Malloch stichelt weiter

Ted Malloch konnte die Kritik aus Brüssel scheinbar nicht auf sich sitzen lassen. In einem Interview mit der BBC legte er nach und sprach von „baby talk and political correctness“ der EU-Eliten wie Angela Merkel, Jean-Claude Juncker und Guy Verhofstadt. Ob die EU es möge oder nicht, Trump werde nur auf bilateraler Ebene mit Ländern verhandeln, so Malloch.

Im Interview mit Bloomberg sprach er – bezogen auf den Brief von Weber und Verhofstadt – von einer falschen Darstellung seiner Person. Am Ende seien es die Amerikaner, die ihren Botschafter auswählten. (Dass das nicht ganz der vollen Wahrheit entspricht, dazu mehr im letzten Absatz).

FT stichelt zurück

Die Financial Times, die eher zum Brexit-kritischen EU-Lager zu zählen ist, hat sich währenddessen Mallochs Autobiographie angesehen und einige der darin enthaltenen Behauptungen nachgeprüft.
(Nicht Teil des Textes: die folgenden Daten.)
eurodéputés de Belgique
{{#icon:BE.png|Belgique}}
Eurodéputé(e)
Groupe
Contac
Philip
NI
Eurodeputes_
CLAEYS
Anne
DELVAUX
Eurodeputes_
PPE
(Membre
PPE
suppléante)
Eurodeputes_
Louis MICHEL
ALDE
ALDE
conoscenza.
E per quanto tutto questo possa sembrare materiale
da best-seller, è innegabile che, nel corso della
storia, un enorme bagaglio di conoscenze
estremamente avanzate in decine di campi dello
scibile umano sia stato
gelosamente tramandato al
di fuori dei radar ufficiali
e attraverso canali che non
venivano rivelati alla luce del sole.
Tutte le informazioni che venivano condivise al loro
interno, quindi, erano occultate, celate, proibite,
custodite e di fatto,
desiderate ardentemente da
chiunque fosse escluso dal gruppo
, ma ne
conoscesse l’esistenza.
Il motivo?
Wie sich zeigt, scheint Malloch ein ähnlich lockeres Verhältnis zu Fakten zu haben, wie Donald Trump.

So habe Malloch angegeben, eine TV-Dokumentation von ihm sei für einen Emmy nominiert gewesen. Die zuständige Television Academy hat laut FT-Bericht allerdings keinerlei Aufzeichnungen darüber.

Margaret Thatcher habe Malloch angeblich zu Beginn einer Rede im Jahr 1992 als „Genie“ und „globalen Sherpa“ bezeichnet. In dem entsprechenden Video ist davon jedoch nichts zu hören.
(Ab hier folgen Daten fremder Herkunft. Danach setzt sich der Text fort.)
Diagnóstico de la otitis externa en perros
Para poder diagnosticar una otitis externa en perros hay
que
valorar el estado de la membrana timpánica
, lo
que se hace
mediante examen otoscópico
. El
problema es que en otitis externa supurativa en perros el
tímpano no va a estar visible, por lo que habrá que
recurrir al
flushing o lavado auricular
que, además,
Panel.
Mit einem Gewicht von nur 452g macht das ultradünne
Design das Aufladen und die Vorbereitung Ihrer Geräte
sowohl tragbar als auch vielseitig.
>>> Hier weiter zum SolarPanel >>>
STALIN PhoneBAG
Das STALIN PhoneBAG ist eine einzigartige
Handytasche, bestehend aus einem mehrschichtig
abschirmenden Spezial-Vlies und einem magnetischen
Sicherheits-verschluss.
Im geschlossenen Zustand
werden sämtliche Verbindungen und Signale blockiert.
Malloch gebe in seinem Buch außerdem an, von Queen Elisabeth II. persönlich zum Ritter des Sovereign Order of St. John geschlagen worden zu sein. In Wirklichkeit habe er im Jahr 2005 die Medal of St. John erhalten, eine deutlich niedrigere Auszeichnung als ein Ritterschlag, die laut FT auch nicht von der Queen persönlich verliehen werde. Die Liste der Ungenauigkeiten in Mallochs Biographie lässt sich laut FT noch fortführen.

Außerdem hatte sich die University of Oxford zu Wort gemeldet und erklärt, Malloch sei – anders als dieser selbst angibt – kein Senior Fellow des Wolfson College und „fellow and director“ einer internationalen Summer School am Pembroke College gewesen. Auch dementierten die New York Times, die Washington Post und The Economist, dass Malloch für sie geschrieben habe. Das habe Malloch laut FT jedoch in seinem Lebenslauf behauptet.
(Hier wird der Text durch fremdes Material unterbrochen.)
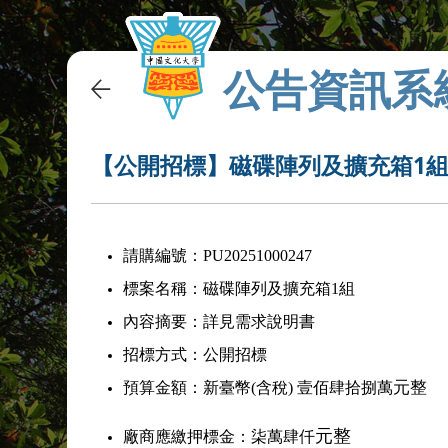
公告資訊系
【公開招標】磁碟陣列及擴充箱1
請購編號：PU20251000247
標案名稱：磁碟陣列及擴充箱1組
內容摘要：詳見需求說明書
招標方式：公開招標
元整
預算金額：新臺幣(含稅)
壹佰肆拾捌萬
元整
廠商應繳押標金：柒萬肆仟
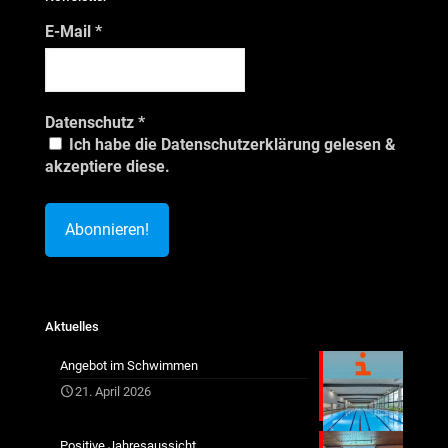
E-Mail
*
Datenschutz
*
Ich habe die Datenschutzerklärung gelesen &
akzeptiere diese.
Aktuelles
Angebot im Schwimmen
21. April 2026
Positive Jahresaussicht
Mittlerweile hat sich daraus ein regelrechter Schlagabtausch zwischen Malloch und Financial Times-Autor Henry Mance (Update 22. Februar) entwickelt.

Der Verfahren

Ob Ted Malloch nun also – seine offizielle Nominierung durch Präsident Trump vorausgesetzt – Botschafter bei der EU werden kann, liegt nicht allein bei den US-Amerikanern selbst. Wie der Protokollarische Dienst der EU-Kommission auf seiner Webseite erklärt, müssen die EU-Kommission, der Ministerrat, der Europäische Auswärtige Dienst von Federica Mogherini und die Mitgliedsstaaten einer Ernennung alle zustimmen.

Da der entsprechende Text recht kurz gefasst ist und Fragen offen lässt (zum Beispiel ob eine Institution/ein Staat ausreicht, um eine Ernennung zu blockieren), suchten die Brüsseler Journalisten bei der Kommission (die ja auch gern als „Hüterin der Verträge“ bezeichnet wird) nach Antworten. Alexander Winterstein, Sprecher der EU-Kommission, tat sich in der Mittagspressekonferenz allerdings recht schwer, den anwesenden Journalisten ihre Fragen zum Verfahren zu beantworten. Es stehe ja alles online, das wolle er jetzt nicht wiederholen – so Wintersteins Argumentation. Dass auch festgeschriebene Regularien oft Spielraum für Interpretation lassen und eine klare Aussage eines Kommissionssprechers dem Verständnis nur zuträglich wäre, sah Herr Winterstein anders.

 

Am Ende des 13-minütigen Fragen-Marathons rang Winterstein sich dann aber doch zu einer Antwort durch und bestätigte: Sobald nur eine der beteiligten Institutionen einen Kandidaten ablehnt, kann keine Akkreditierung erteilt werden.